Your objective →
For this exercise, copy all the data exactly and include none of the pictures.

Recorded data →
:::::

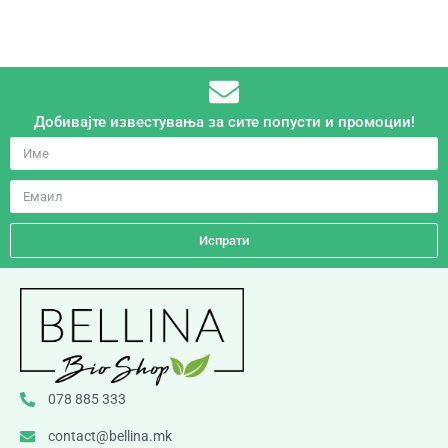
Добивајте известувања за сите попусти и промоции!
Испрати
078 885 333
contact@bellina.mk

:::::

Task response →
Добивајте известувања за сите попусти и промоции!
Испрати
078 885 333
contact@bellina.mk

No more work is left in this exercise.